Here’s my initial comment on that post:
Interesting idea – a campaign to point out how painfully inefficient print media is while simultaneously demonstrating how utterly clueless the industry is to the nature of networked communication. That magazines need a “fact checker” is an extension of the print medium’s most troubling qualities – stagnancy, rigidity, inflexibility, permanence. These are the things that are pushing people away from print and toward living digital information. You see, on the internet fact checking is done – and remarkably well – by a cadre of experts, aficionados, enthusiasts, and other interested parties – in realtime. If something is wrong – it is immediately corrected. Links to factual information and supporting arguments are only a click away. The ecology of the web makes it by and large a much better tool for finding fact and truth than print ever could be. Don’t get me wrong – print has it’s advantages (mostly aesthetic) over digital media – however, being an effective tool for quickly finding and distributing and correcting factual information (or any information) just isn’t one of them. Our industry needs to learn that belittling the work of new, digitally based competitors is simply not a way forward. When we try to separate ourselves – position ourselves as the only keepers of quality content – we only succeed at looking self absorbed. There is a lot of quality work being done on the internet – on blogs (gasp!) – and we need to recognize and respect that.

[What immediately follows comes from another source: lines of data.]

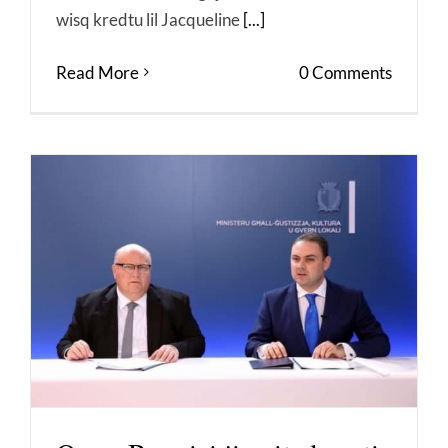
wisq kredtu lil Jacqueline
[...]
Read More
0 Comments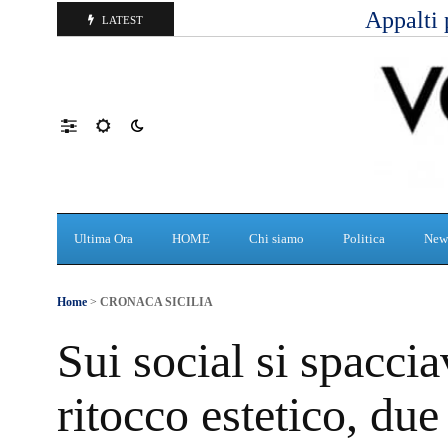
Appalti 
LATEST
Ultima Ora
HOME
Chi siamo
Politica
New
Home
>
CRONACA SICILIA
Sui social si spaccia
ritocco estetico, du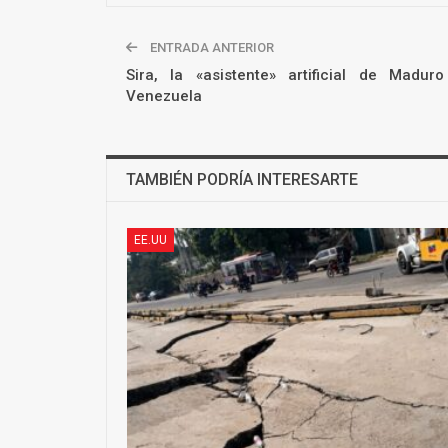
ENTRADA ANTERIOR
Sira, la «asistente» artificial de Madu
Venezuela
TAMBIÉN PODRÍA INTERESARTE
EE.UU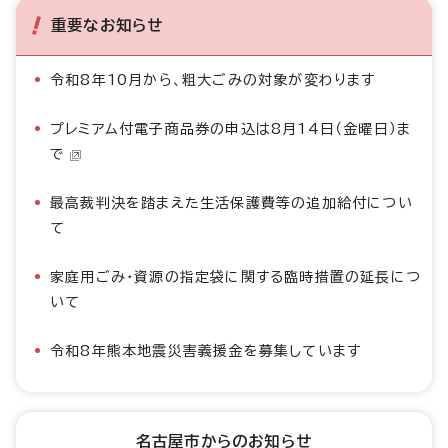
重要なお知らせ
令和8年10月から、粗大ごみの対象が変わります
プレミアム付電子商品券の申込は8月14日（金曜日）ま
で
最高裁判決を踏まえた生活保護費等の追加給付につい
て
家庭用ごみ・資源の指定袋に関する臨時措置の延長につ
いて
令和8年熊本地震災害義援金を募集しています
名古屋市からのお知らせ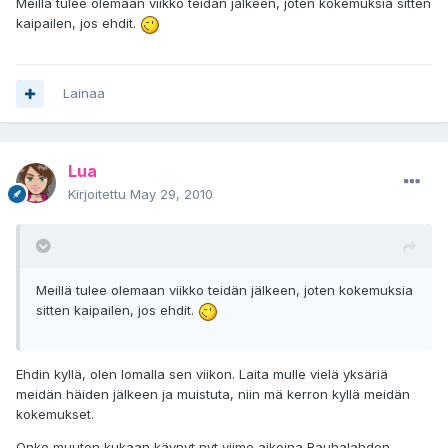
Meillä tulee olemaan viikko teidän jälkeen, joten kokemuksia sitten
kaipailen, jos ehdit.
Lainaa
Lua
Kirjoitettu
May 29, 2010
Meillä tulee olemaan viikko teidän jälkeen, joten kokemuksia
sitten kaipailen, jos ehdit.
Ehdin kyllä, olen lomalla sen viikon. Laita mulle vielä yksäriä
meidän häiden jälkeen ja muistuta, niin mä kerron kyllä meidän
kokemukset.
Onko muuten kukaan käynyt nyt viime aikoina Rauhalahden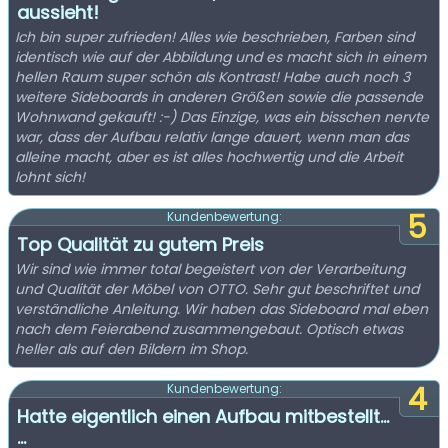
aussieht!
Ich bin super zufrieden! Alles wie beschrieben, Farben sind
identisch wie auf der Abbildung und es macht sich in einem
hellen Raum super schön als Kontrast! Habe auch noch 3
weitere Sideboards in anderen Größen sowie die passende
Wohnwand gekauft! :-) Das Einzige, was ein bisschen nervte
war, dass der Aufbau relativ lange dauert, wenn man das
alleine macht, aber es ist alles hochwertig und die Arbeit
lohnt sich!
5
Kundenbewertung:
Top Qualität zu gutem Preis
Wir sind wie immer total begeistert von der Verarbeitung
und Qualität der Möbel von OTTO. Sehr gut beschriftet und
verständliche Anleitung. Wir haben das Sideboard mal eben
nach dem Feierabend zusammengebaut. Optisch etwas
heller als auf den Bildern im Shop.
4
Kundenbewertung:
Hatte eigentlich einen Aufbau mitbestellt...
...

And that my friends, brings me around to my ultimate point here: we (and I am speaking as a payed member of the print establishment here) are doing ourselves a dis-service when we dis blogs. It’s wrongheaded, shortsighted, counterproductive and self destructive. Certainly there is a lot of bogus information on the web – but there is also a lot of bogus information in print – at least the web has built in tools that effectively help the reader separate the wheat from the chaff. The web makes us better, more active readers and that is something editors of all stripes should be celebrating. Rather than engaging in smear campaigns we should be studying the things that blogs (well run blogs with editorial process and ethics in place) are doing to push the editorial skillset forward.
So let’s all of us, please, grow up, graduate, and hug a Freshman. After all – in this economy – there could come a day when you find yourself on the other end of that smear – you may just have to go back to school – you may just end up a blogger.